I find that leftover holiday turkey can often be a challenge to repurpose in a way that feels fresh and exciting. This easy turkey tetrazzini recipe solves that problem by transforming it into a bubbly, golden casserole with perfectly tender pasta and a creamy, rich sauce speckled with vibrant color from sun-dried tomatoes and fresh basil. This turkey tetrazzini recipe easy is built around family-friendly comfort, but with a simple flavor upgrade that makes it feel special. We’re skipping the canned soups and making a quick, creamy sauce from scratch, infused with savory sun-dried tomatoes and fresh basil for a vibrant, herbaceous twist. This hearty casserole is ideal for feeding a crowd or providing multiple nights of satisfying meals, making it one of my favorite healthy eating options for using up leftovers. Let’s upgrade that classic comfort food!

Ingredients
- 300 g (10.5 oz) spaghetti or linguine: Choose a long pasta shape like spaghetti or linguine; these shapes provide the classic tetrazzini texture and soak up the creamy sauce beautifully. Cook the pasta al dente according to package directions, as it will continue cooking in the oven. Ensure it’s well drained before combining with the sauce.
- 450 g (1 lb) cooked turkey breast: Use leftover roasted turkey breast from Thanksgiving, Christmas, or a simple weeknight roast; make sure it’s shredded or diced into bite-sized pieces. If you don’t have turkey, cooked chicken works just as well; this is a great recipe for using up any cooked poultry.

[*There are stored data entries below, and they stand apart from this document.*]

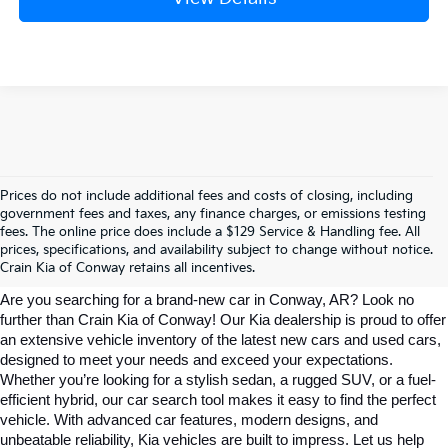
Prices do not include additional fees and costs of closing, including
government fees and taxes, any finance charges, or emissions testing
Explore Affordable New Kia Cars In 
fees. The online price does include a $129 Service & Handling fee. All
prices, specifications, and availability subject to change without notice.
Conway, AR | Crain Kia Of Conway
Crain Kia of Conway retains all incentives.
Are you searching for a brand-new car in Conway, AR? Look no 
further than Crain Kia of Conway! Our Kia dealership is proud to offer 
an extensive vehicle inventory of the latest new cars and used cars, 
designed to meet your needs and exceed your expectations. 
Whether you’re looking for a stylish sedan, a rugged SUV, or a fuel-
efficient hybrid, our car search tool makes it easy to find the perfect 
vehicle. With advanced car features, modern designs, and 
unbeatable reliability, Kia vehicles are built to impress. Let us help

- 30 ml (2 tbsp) olive oil: Use good quality extra virgin olive oil for sautéing the vegetables and adding a drizzle on top for garnish.
- 1 medium yellow onion, finely diced: The base for building the rich flavor of the casserole. Finely dicing helps ensure it melts into the sauce rather than being noticeable chunks.
- 2 cloves garlic, minced: Fresh minced garlic is essential here for aromatic depth. Avoid garlic powder in this section as it won’t provide the same fresh, pungent flavor.
- 225 g (8 oz) cremini mushrooms, sliced: Cremini mushrooms add an earthy, savory umami flavor that complements the turkey perfectly. Slicing them uniformly ensures they cook evenly. White button mushrooms can be substituted if cremini are unavailable.
- 60 g (4 tbsp) unsalted butter: Used to create the roux base for the creamy sauce. Unsalted butter gives you control over the final saltiness of the dish.
- 60 g (0.5 cup) all-purpose flour: The thickening agent for the sauce (roux). Ensures a thick, consistent sauce that binds the casserole together. For a gluten-free option, use a 1:1 gluten-free flour blend.
- 480 ml (2 cups) vegetable stock: Provides the liquid base for the sauce. Using vegetable stock keeps the flavors light, but chicken stock can also be used for a richer taste.
- 480 ml (2 cups) whole milk: Creates the creamy texture of the sauce. Whole milk provides the richest texture; avoid skim milk, as it may result in a thinner, less luxurious sauce.
- 120 g (4.2 oz) oil-packed sun-dried tomatoes, drained and finely chopped: The key flavor upgrade in this specific turkey tetrazzini recipe easy. Oil-packed varieties are more tender and flavorful than dry ones. Draining them well prevents excess oil from thinning the sauce.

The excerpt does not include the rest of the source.